林洁神秘的说道,然后她嘴巴凑到林大春的耳边轻声说著。
“別瞎扯些有的没的,你们啊,就是喜欢八卦,各种乱传谣,以后別这样。”
林大春便跟著林洁深一脚浅一脚地往屯子另一头走去。
林皓家比林大春的窑洞好些,是正经的土坯房,但此刻屋里瀰漫著一股淡淡的药味和压抑的气息。

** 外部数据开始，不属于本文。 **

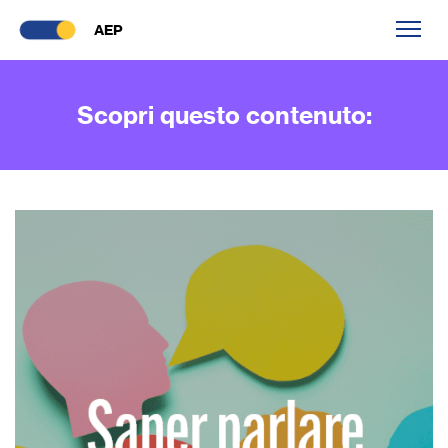
AEP
Scopri questo contenuto:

林皓躺在炕上,看到林大春进来,挣扎著想坐起来,脸上又是感激又是羞愧:“大春哥……又麻烦你了……我这废人……”
“躺著別动,说这些干啥。”林大春摆摆手,制止了他。
他跟林皓是从小光屁股玩到大的交情,林皓出事,他心里一直记掛著。
那口裂了缝的大水缸在灶间,果然已经半空了。
林大春和林洁两人合力,才勉强將沉重的陶缸挪到院子里。
检查了一下,裂缝不小,补是难补了。
“先拿个盆接著吧,明天我想法子去镇上看看,有没有便宜点的瓦缸,或者先用俩小点的水桶凑合。”林大春给出了主意。
林洁连声道谢,打水让林大春洗手。
昏黄的灯光下,她看著林大春挽起袖子、露出结实小臂的样子,又想起自家炕上那个再也不能站起来的男人,心里一阵酸楚,又涌起一股难以言喻的依赖和暖意。
这段日子,家里但凡有点男人干的力气活,挑水、劈柴、修修补补,几乎都是林大春二话不说过来帮忙。
他话不多,活却干得利索,也从不多看她一眼,更没半句閒话。
可越是这样的实诚和分寸,越是让她这颗在困苦冰冷中煎熬的心,忍不住生出不该有的念想和涟漪。
“大春哥……每次都麻烦你,我这心里,真是过意不去……”林洁递过毛巾,声音有些哽咽,“你家里也忙,还包了山……”
“都是应该的,林皓是我兄弟。”林大春接过毛巾,擦了擦手,语气平淡,“你一个人撑著这个家,不容易。有啥重活,儘管吱声。”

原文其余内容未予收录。